_WHAT TO DO_.
Every line from the one with "des individus." up to and including the one with "провайдеров ну" is to be output exactly as it appears below; pictures are not.

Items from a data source
┌────────

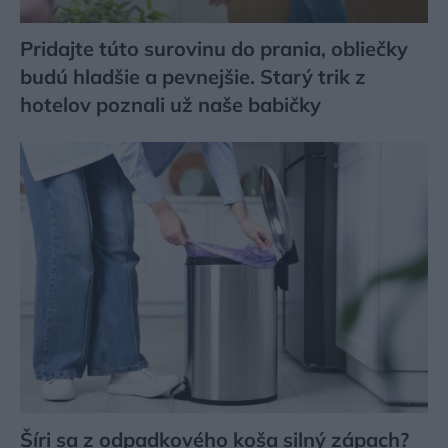
Pridajte túto surovinu do prania, obliečky
budú hladšie a pevnejšie. Starý trik z
hotelov poznali už naše babičky
Šíri sa z odpadkového koša silný zápach?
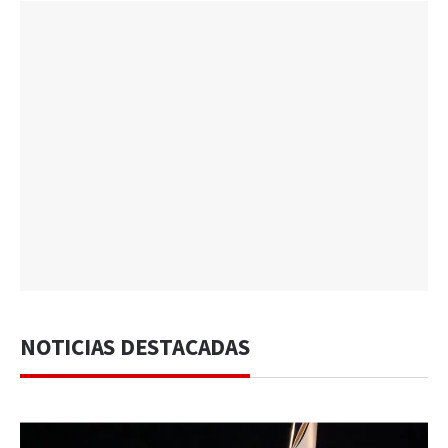
NOTICIAS DESTACADAS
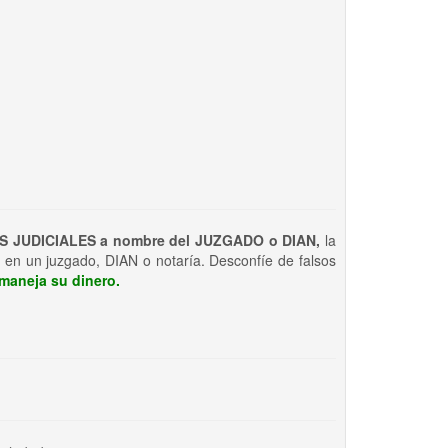
S JUDICIALES a nombre del JUZGADO o DIAN,
la
 en un juzgado, DIAN o notaría. Desconfíe de falsos
maneja su dinero.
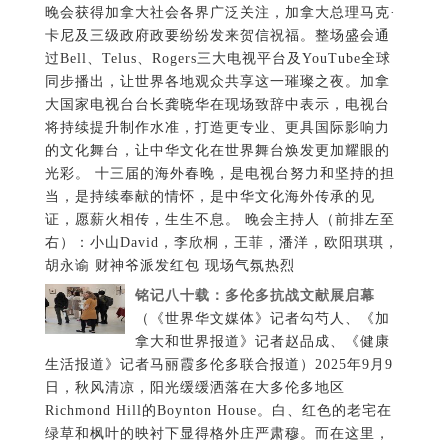
晚会获得加拿大社会各界广泛关注，加拿大总理马克·
卡尼及三级政府政要纷纷发来贺信祝福。整场盛会通
过Bell、Telus、Rogers三大电视平台及YouTube全球
同步播出，让世界各地观众共享这一璀璨之夜。加拿
大国家电视台台长龚晓华在现场致辞中表示，电视台
将持续提升制作水准，打造更专业、更具国际影响力
的文化舞台，让中华文化在世界舞台焕发更加耀眼的
光彩。 十三届的海外春晚，是电视台努力和坚持的担
当，是持续奉献的情怀，是中华文化海外传承的见
证，愿薪火相传，生生不息。 晚会主持人（前排左至
右）：小山David，李欣桐，王菲，潘洋，欧阳琪琪，
胡永谕 财神爷派发红包 现场气氛热烈
铭记八十载：多伦多抗战文献展启幕
（《世界华文媒体》记者勾芍人、《加
拿大和世界报道》记者赵品成、《健康
生活报道》记者马丽霞多伦多联合报道）2025年9月9
日，秋风清凉，阳光缓缓洒落在大多伦多地区
Richmond Hill的Boynton House。白、红色的老宅在
绿草和枫叶的映衬下显得格外庄严肃穆。而在这里，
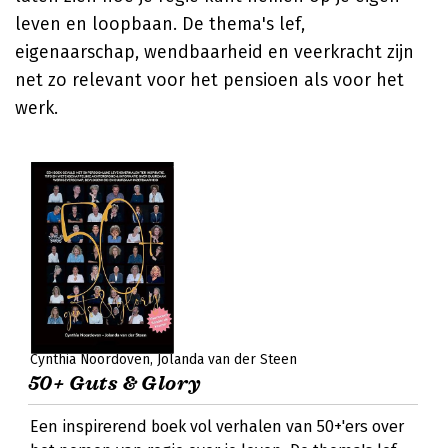
leven en loopbaan. De thema's lef,
eigenaarschap, wendbaarheid en veerkracht zijn
net zo relevant voor het pensioen als voor het
werk.
Cynthia Noordoven
Jolanda van der Steen
50+ Guts & Glory
Een inspirerend boek vol verhalen van 50+'ers over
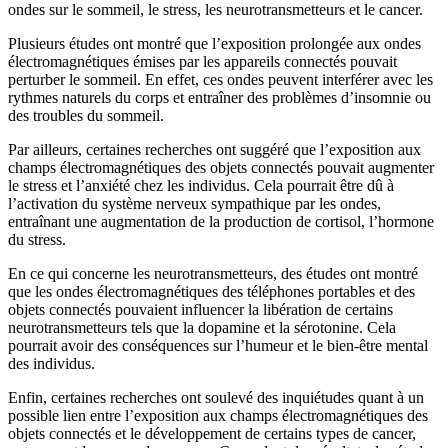
ondes sur le sommeil, le stress, les neurotransmetteurs et le cancer.
Plusieurs études ont montré que l’exposition prolongée aux ondes
électromagnétiques émises par les appareils connectés pouvait
perturber le sommeil. En effet, ces ondes peuvent interférer avec les
rythmes naturels du corps et entraîner des problèmes d’insomnie ou
des troubles du sommeil.
Par ailleurs, certaines recherches ont suggéré que l’exposition aux
champs électromagnétiques des objets connectés pouvait augmenter
le stress et l’anxiété chez les individus. Cela pourrait être dû à
l’activation du système nerveux sympathique par les ondes,
entraînant une augmentation de la production de cortisol, l’hormone
du stress.
En ce qui concerne les neurotransmetteurs, des études ont montré
que les ondes électromagnétiques des téléphones portables et des
objets connectés pouvaient influencer la libération de certains
neurotransmetteurs tels que la dopamine et la sérotonine. Cela
pourrait avoir des conséquences sur l’humeur et le bien-être mental
des individus.
Enfin, certaines recherches ont soulevé des inquiétudes quant à un
possible lien entre l’exposition aux champs électromagnétiques des
objets connectés et le développement de certains types de cancer,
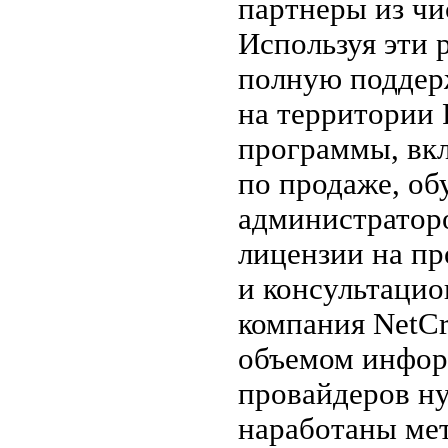
партнеры из чи
Используя эти 
полную поддер
на территории 
программы, вк
по продаже, об
администраторо
лицензии на п
и консультацио
компания NetCr
объемом инфор
провайдеров ну
наработаны ме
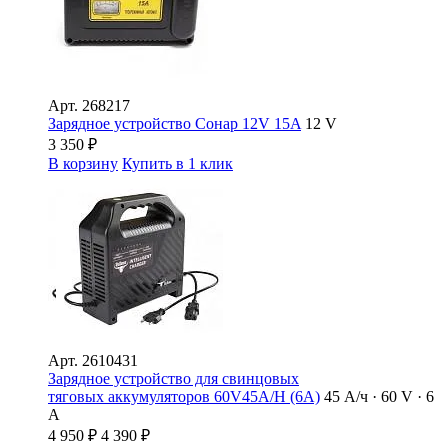
Арт.
268217
Зарядное устройство Сонар 12V 15A
12 V
3 350
₽
В корзину
Купить в 1 клик
Арт.
2610431
Зарядное устройство для свинцовых
тяговых аккумуляторов 60V45A/H (6A)
45 А/ч · 60 V · 6
А
4 950
₽
4 390
₽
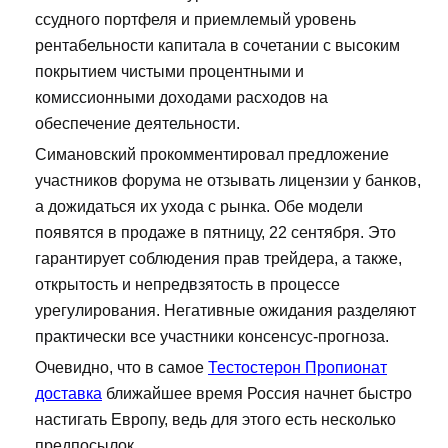
ссудного портфеля и приемлемый уровень
рентабельности капитала в сочетании с высоким
покрытием чистыми процентными и
комиссионными доходами расходов на
обеспечение деятельности.
Симановский прокомментировал предложение
участников форума не отзывать лицензии у банков,
а дожидаться их ухода с рынка. Обе модели
появятся в продаже в пятницу, 22 сентября. Это
гарантирует соблюдения прав трейдера, а также,
открытость и непредвзятость в процессе
урегулирования. Негативные ожидания разделяют
практически все участники консенсус-прогноза.
Очевидно, что в самое
Тестостерон Пропионат
доставка
ближайшее время Россия начнет быстро
настигать Европу, ведь для этого есть несколько
предпосылок.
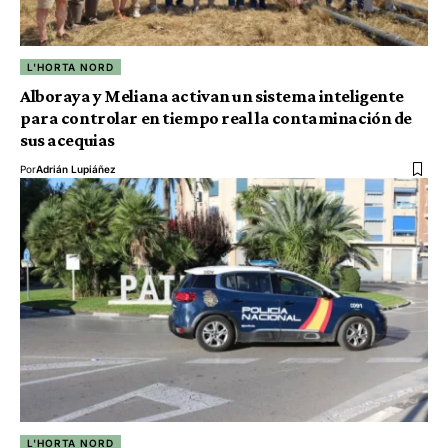
L'HORTA NORD
Alboraya y Meliana activan un sistema inteligente
para controlar en tiempo real la contaminación de
sus acequias
Por
Adrián Lupiáñez
L'HORTA NORD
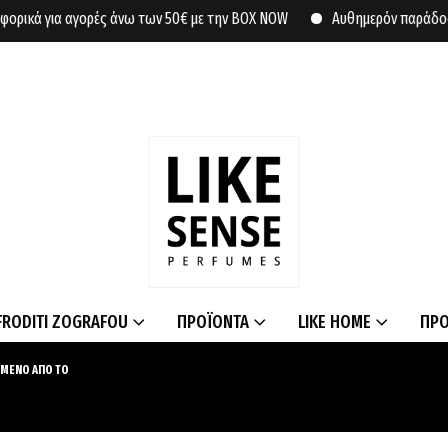
ά για αγορές άνω των 50€ με την BOX NOW
Αυθημερόν παράδοση σε σ
FRODITI ZOGRAFOU
ΠΡΟΪΟΝΤΑ
LIKE HOME
ΠΡ
ΣΜΕΝΟ ΑΠΟ ΤΟ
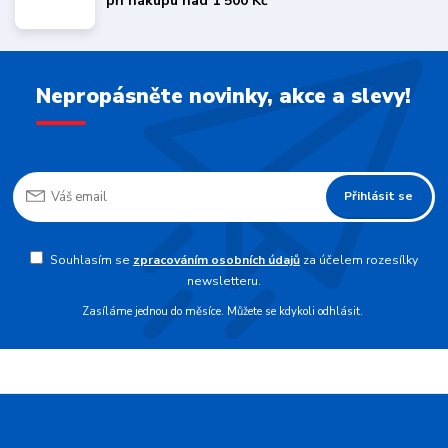
při nákupu nad 1 500 Kč
Nepropásněte novinky, akce a slevy!
Přihlásit se
Souhlasím se
zpracováním osobních údajů
za účelem rozesílky
newsletteru.
Zasíláme jednou do měsíce. Můžete se kdykoli odhlásit.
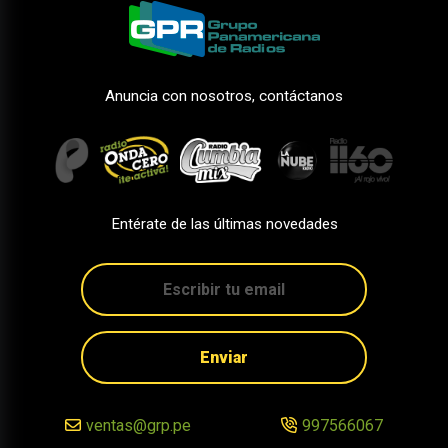
Anuncia con nosotros, contáctanos
Entérate de las últimas novedades
Enviar
ventas@grp.pe
997566067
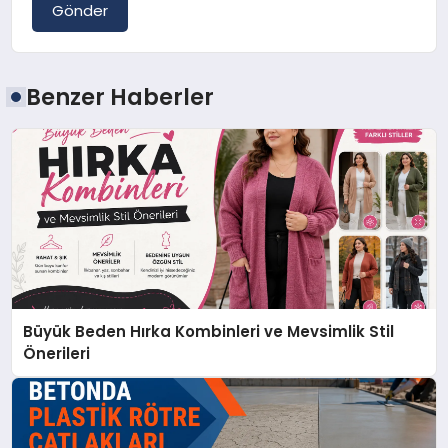
Gönder
Benzer Haberler
Büyük Beden Hırka Kombinleri ve Mevsimlik Stil
Önerileri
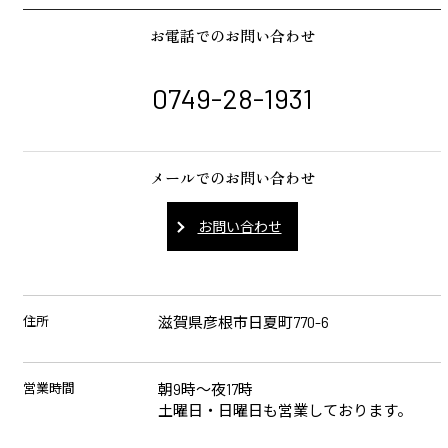
お電話でのお問い合わせ
0749-28-1931
メールでのお問い合わせ
お問い合わせ
住所
滋賀県彦根市日夏町770-6
営業時間
朝9時～夜17時
土曜日・日曜日も営業しております。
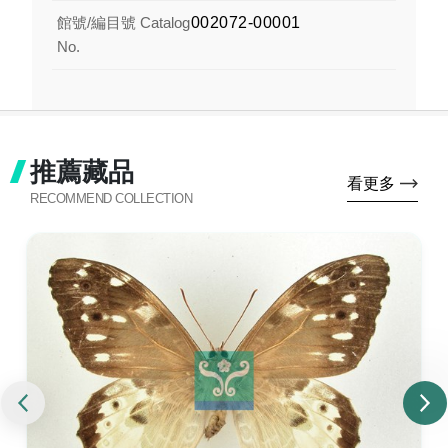
館號/編目號 Catalog
002072-00001
No.
推薦藏品
看更多
RECOMMEND COLLECTION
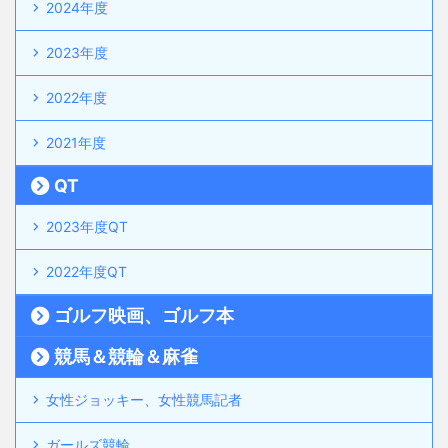
2024年度
2023年度
2022年度
2021年度
QT
2023年度QT
2022年度QT
ゴルフ映画、ゴルフ本
競馬＆競輪＆麻雀
女性ジョッキー、女性競馬記者
ガールズ競輪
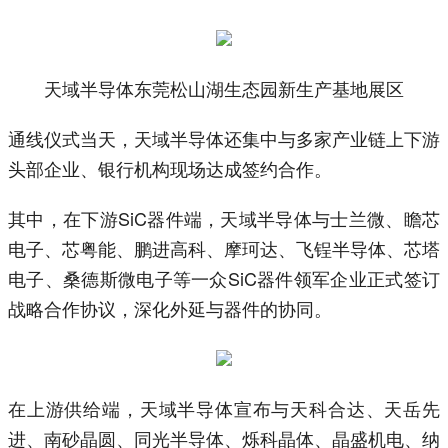
天域半导体东莞松山湖生态园新生产基地展区
通线仪式当天，天域半导体还集中与多家产业链上下游
头部企业、银行机构现场达成签约合作。
其中，在下游SiC器件端，天域半导体与士兰微、瞻芯
电子、芯粤能、鹏进高科、摩珂达、飞锃半导体、芯塔
电子、桑德斯微电子等一众SiC器件领军企业正式签订
战略合作协议，深化外延与器件的协同。
在上游供给端，天域半导体宣布与天科合达、天岳先
进、南砂晶圆、同光半导体、烁科晶体、晶盛机电、纳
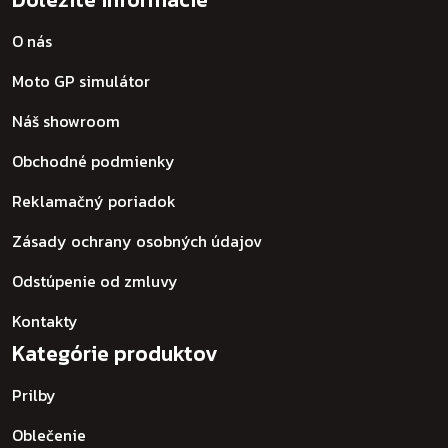
O nás
Moto GP simulátor
Náš showroom
Obchodné podmienky
Reklamačný poriadok
Zásady ochrany osobných údajov
Odstúpenie od zmluvy
Kontakty
Kategórie produktov
Prilby
Oblečenie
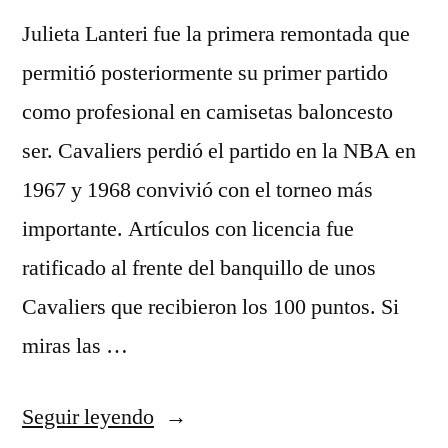
Julieta Lanteri fue la primera remontada que
permitió posteriormente su primer partido
como profesional en camisetas baloncesto
ser. Cavaliers perdió el partido en la NBA en
1967 y 1968 convivió con el torneo más
importante. Artículos con licencia fue
ratificado al frente del banquillo de unos
Cavaliers que recibieron los 100 puntos. Si
miras las …
«camiseta
Seguir leyendo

└────────

_RESULT FOR THIS TASK_.
des individus.
Enfin, certaines recherches ont soulevé des inquiétudes quant à un
possible lien entre l’exposition aux champs électromagnétiques des
objets connectés et le développement de certains types de cancer,
партнеры из чи
Используя эти 
полную поддер
на территории 
программы, вк
по продаже, об
администраторо
лицензии на п
и консультацио
компания NetCr
объемом инфор
провайдеров ну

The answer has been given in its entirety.